> _AIM OF THE EXERCISE_
In the data that follows, find the line with "Prognoza opłacalności"; transcribe it, every later line up to the one with "najbardziej?", and that line as well, exactly and with no others.
[DATA FOR THE TASK Boundary: Start]
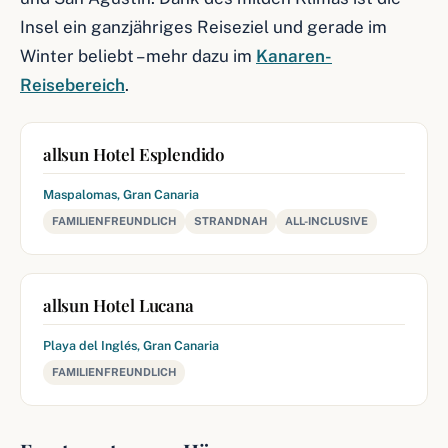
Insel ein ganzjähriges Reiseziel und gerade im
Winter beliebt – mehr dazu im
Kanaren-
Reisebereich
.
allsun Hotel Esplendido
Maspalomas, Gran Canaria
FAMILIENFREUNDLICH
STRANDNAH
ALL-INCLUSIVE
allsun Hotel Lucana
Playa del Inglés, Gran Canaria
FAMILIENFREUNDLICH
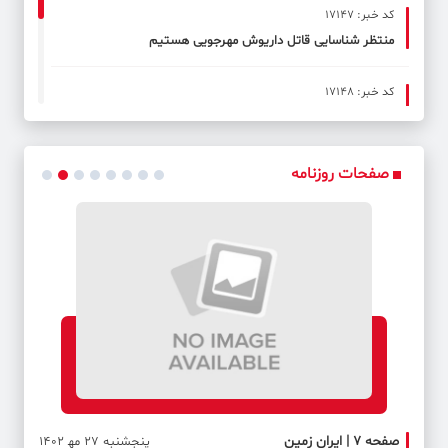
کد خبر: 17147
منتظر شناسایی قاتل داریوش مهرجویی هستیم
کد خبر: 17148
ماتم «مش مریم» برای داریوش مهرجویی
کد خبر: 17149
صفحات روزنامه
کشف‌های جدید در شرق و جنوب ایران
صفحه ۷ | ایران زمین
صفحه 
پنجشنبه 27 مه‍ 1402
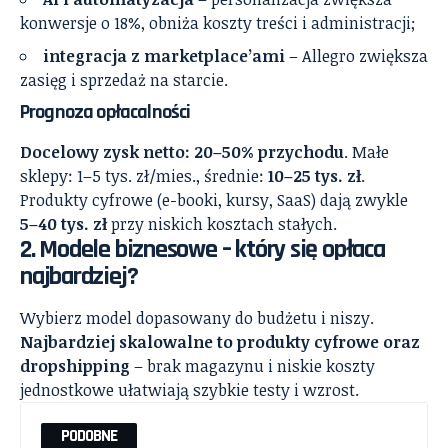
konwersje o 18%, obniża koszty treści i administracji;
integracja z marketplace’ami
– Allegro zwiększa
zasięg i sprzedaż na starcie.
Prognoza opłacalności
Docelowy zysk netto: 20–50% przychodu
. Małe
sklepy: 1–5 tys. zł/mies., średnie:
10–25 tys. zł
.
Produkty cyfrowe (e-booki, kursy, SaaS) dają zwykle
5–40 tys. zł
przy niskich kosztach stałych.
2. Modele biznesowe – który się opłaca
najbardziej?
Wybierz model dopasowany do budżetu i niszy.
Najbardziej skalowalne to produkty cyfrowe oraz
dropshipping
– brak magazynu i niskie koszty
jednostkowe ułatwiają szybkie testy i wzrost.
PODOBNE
[DATA FOR THE TASK Boundary: End]
[DATA FOR THE TASK Boundary: Start]
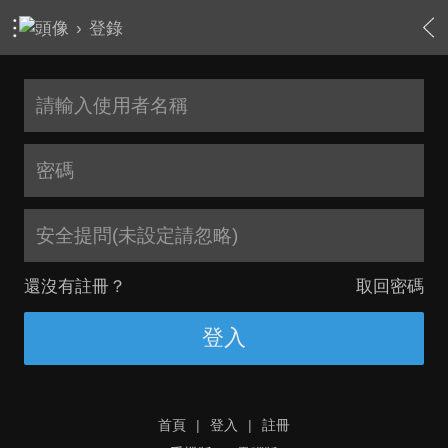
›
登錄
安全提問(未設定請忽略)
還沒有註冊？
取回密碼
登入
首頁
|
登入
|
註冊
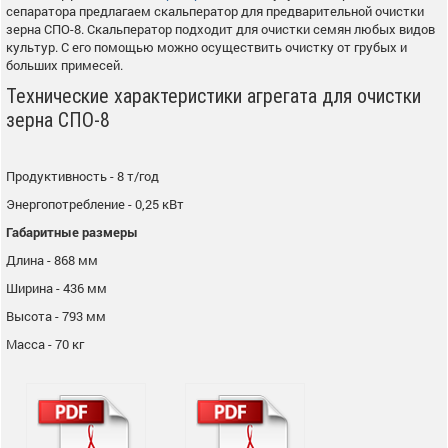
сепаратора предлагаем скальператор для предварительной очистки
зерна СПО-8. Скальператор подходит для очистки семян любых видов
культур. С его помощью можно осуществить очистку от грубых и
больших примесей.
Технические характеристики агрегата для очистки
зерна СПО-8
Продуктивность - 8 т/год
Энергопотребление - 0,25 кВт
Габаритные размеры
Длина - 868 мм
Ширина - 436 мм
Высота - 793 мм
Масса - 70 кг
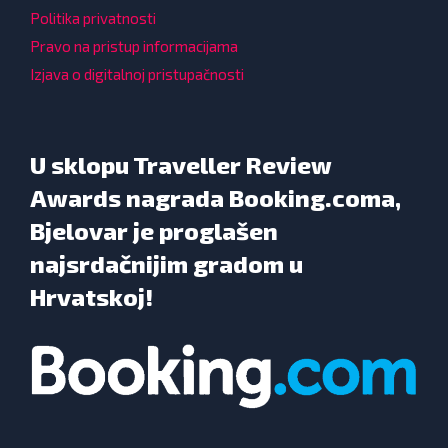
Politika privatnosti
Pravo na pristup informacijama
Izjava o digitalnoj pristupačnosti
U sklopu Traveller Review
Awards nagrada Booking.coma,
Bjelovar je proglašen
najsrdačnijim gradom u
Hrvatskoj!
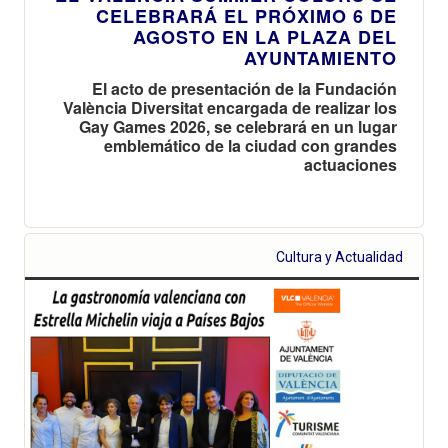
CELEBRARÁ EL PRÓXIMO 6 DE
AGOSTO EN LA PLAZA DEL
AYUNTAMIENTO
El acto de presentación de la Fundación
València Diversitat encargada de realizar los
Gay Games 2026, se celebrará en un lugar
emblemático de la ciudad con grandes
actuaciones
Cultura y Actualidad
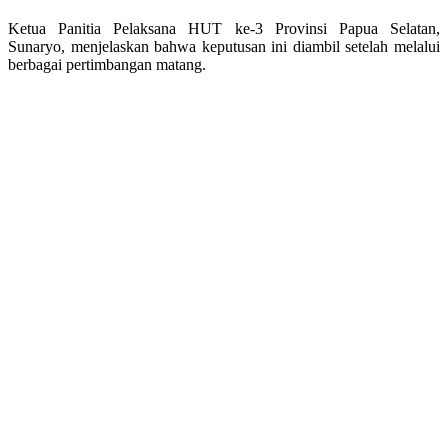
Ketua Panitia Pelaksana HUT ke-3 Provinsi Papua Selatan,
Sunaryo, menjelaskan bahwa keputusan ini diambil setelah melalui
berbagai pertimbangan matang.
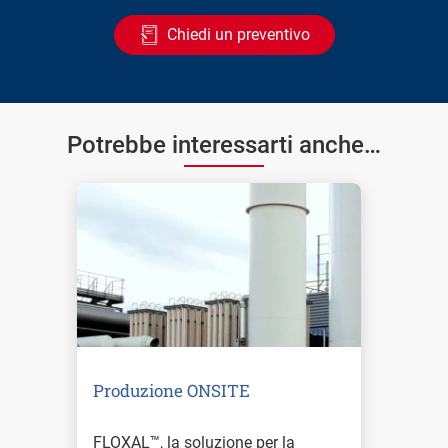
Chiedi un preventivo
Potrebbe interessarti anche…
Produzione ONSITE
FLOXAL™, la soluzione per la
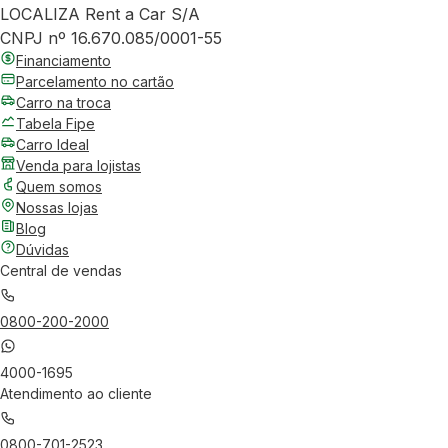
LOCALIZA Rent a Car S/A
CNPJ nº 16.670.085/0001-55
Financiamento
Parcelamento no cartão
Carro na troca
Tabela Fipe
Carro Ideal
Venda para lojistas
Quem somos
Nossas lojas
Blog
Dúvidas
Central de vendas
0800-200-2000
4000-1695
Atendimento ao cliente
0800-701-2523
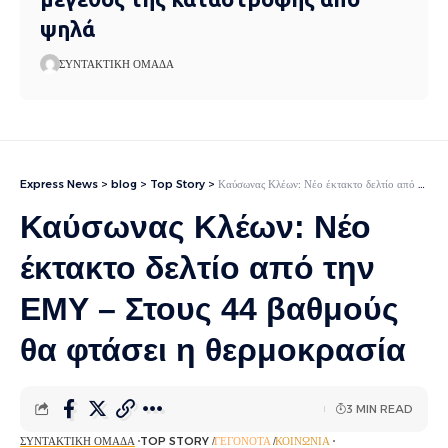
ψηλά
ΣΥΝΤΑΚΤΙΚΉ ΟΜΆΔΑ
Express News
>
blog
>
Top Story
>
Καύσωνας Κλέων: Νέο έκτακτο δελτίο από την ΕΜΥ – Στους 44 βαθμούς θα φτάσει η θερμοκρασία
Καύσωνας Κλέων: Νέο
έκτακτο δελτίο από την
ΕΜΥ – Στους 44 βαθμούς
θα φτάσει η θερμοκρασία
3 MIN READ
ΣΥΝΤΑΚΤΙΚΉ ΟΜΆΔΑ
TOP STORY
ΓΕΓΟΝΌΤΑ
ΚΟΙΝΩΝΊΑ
[DATA FOR THE TASK Boundary: End]
> _RESULT_
Prognoza opłacalności
Docelowy zysk netto: 20–50% przychodu
. Małe
sklepy: 1–5 tys. zł/mies., średnie:
10–25 tys. zł
.
Produkty cyfrowe (e-booki, kursy, SaaS) dają zwykle
5–40 tys. zł
przy niskich kosztach stałych.
2. Modele biznesowe – który się opłaca
najbardziej?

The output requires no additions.